Historische ontwikkeling

Pre- en protohistorisch landschap: Uit de omgeving van de Kapitein G.A. Meijerweg zijn vondsten uit de vroege bronstijd bekend. Verder zijn er in het lage land van Naarden geen vondsten uit de periode tot de late middeleeuwen gedaan. De vroegste vermelding van Naruthi dateert uit omstreeks 900, uit een goederenlijst van de abdij Werden. Het omringende Nardinclant werd ernaar genoemd.

Stadsontwikkeling: In 1280 droeg de abdis van Elten haar rechten in het Gooi in pacht over aan Floris V, graaf van Holland. De vroegste nederzetting met de naam Naarden (Naruthi) lag noordoostelijk van de huidige stad, in of bij het Gooimeer. Het oprukkende gevaar van de Zuiderzee en verwoestingen tijdens de Hoekse en Kabeljauwse twisten (1351) leidden tot het verlaten van de oude en de aanleg van een nieuwe stad.

De oude stad had in elk geval al in 1336 een eigen bestuur, schepenbank en keurbevoegdheid. Deze stad wordt door historici aan de huidige kust bij landgoed Oud-Naarden geplaatst. Bij de laatstgenoemde plek zijn meerdere middeleeuwse vondsten, waaronder waterputten, gedaan.

Bij de keuze voor een nieuwe locatie hadden de graaf van Holland en het stadsbestuur een belangrijke stem, maar de belangrijkste rol was weggelegd voor Gerrit Alewijnszoon, lid van de grafelijke kanselarij. Aan de omwonenden werd verzocht mee te helpen. De nieuwe stad, die op een langgerekte zandrug rondom de zeedijk regelmatig werd uitgelegd in de vorm van een rechthoek, kreeg in 1353 stadsrechten van Willem V, graaf van Holland. De aanleg was toen in volle gang. In 1355 werden de stadsvrijheid en het visstapelprivilege van 1342  - dus uit de periode van de oude stad – bevestigd. Die stadsvrijheid werd in 1396 uitgebreid. Naarden had, net als Muiden en Weesp, een strategische betekenis als toegangspunten tot Holland: zij dienden door de geschiedenis heen steeds het landsbelang.

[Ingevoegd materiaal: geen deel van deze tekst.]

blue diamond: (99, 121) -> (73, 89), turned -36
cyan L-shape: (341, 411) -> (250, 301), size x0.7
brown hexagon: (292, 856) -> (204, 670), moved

De zeedijk was een belangrijke landroute van Amsterdam naar het (zuid)oosten (via de Oude Postweg, waarlangs plaatselijk zandverstuivingen voorkomen, richting Amersfoort), en dat verklaart ook meteen de reden waarom de stad juist hier werd gelegd. Deze route splitste ter plaatse van de stad. De landschappelijke ligging op de flank van de zandgronden en de plek als entree tot Holland maakte die redenen compleet.

Bestuurlijk werd Naarden van Muiderberg afgesplitst. Tussen ca 1380 en 1440 werd een gotische kerk gebouwd, vermoedelijk na 1468 voorzien van een dwarsschip. Daarvoor koos men vermoedelijk de plek van een eerdere kapel. Vanwege de band met Elten werd de kerk gewijd aan St. Vitus.

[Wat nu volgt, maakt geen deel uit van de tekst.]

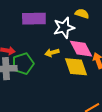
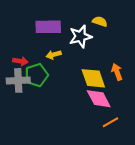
pink diamond: (81, 49) -> (99, 99), moved
yellow arrow: (52, 53) -> (54, 55), moved

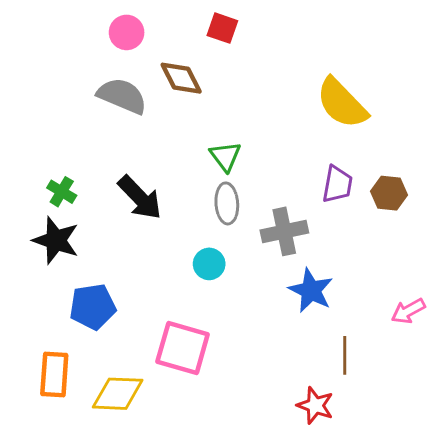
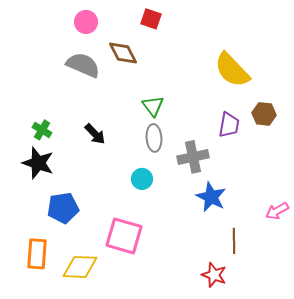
brown hexagon: (389, 193) -> (264, 114), moved
black arrow: (140, 198) -> (95, 134), size x0.7

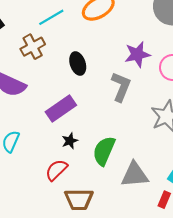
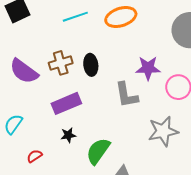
brown cross: (33, 47) -> (61, 63), moved
gray L-shape: (121, 87) -> (126, 95), turned 136
red semicircle: (56, 170) -> (35, 156), moved, size x0.7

Ondanks het visstapelrecht had Naarden vóór 1494 zijn positie op het gebied van visserij verloren aan andere Zuiderzeesteden. Wel was het in die periode nog een marktplaats. In de zestiende eeuw ging de economie van de stad hard achteruit. Pas in de late zeventiende eeuw zou immigratie tot economische bloei leiden.

Waterbeheer: De zeedijk langs de Zuiderzee loopt door de stad Naarden. Oostelijk daarvan loopt de Oostdijk tot de hogere gronden van het Gooi. Westelijk van de stad loopt de dijk, die herhaaldelijk door is gebroken, tot aan de hogere gronden van Muiderberg. Deze zeedijk lag er al toen de nieuwe stad Naarden werd gesticht, dus de locatie moet heel bewust ter hoogte van de dijk gekozen zijn.

Transport: Naarden beschikte al sinds de vroege vijftiende eeuw over een zeehaven, die echter steeds dreigde te verzanden. Een essentieel moment in de transportgeschiedenis van Naarden is de aanleg van de trekvaart van Amsterdam via Muiden en Muiderberg naar Naarden. Daartoe werd in 1640 van de Staten van Holland octrooi verkregen. De zeehaven was daardoor niet meer nodig, en bovendien was een verbinding over binnenwater veiliger. De drie steden werden gezamenlijk eigenaar. Langs de vaart werd een wagenweg aangelegd, die in 1839 tot rijksstraatweg werd opgewaardeerd. In 1873 trok Amsterdam zich terug, en waren Naarden en Muiden nog alleen verantwoordelijk voor de vaart.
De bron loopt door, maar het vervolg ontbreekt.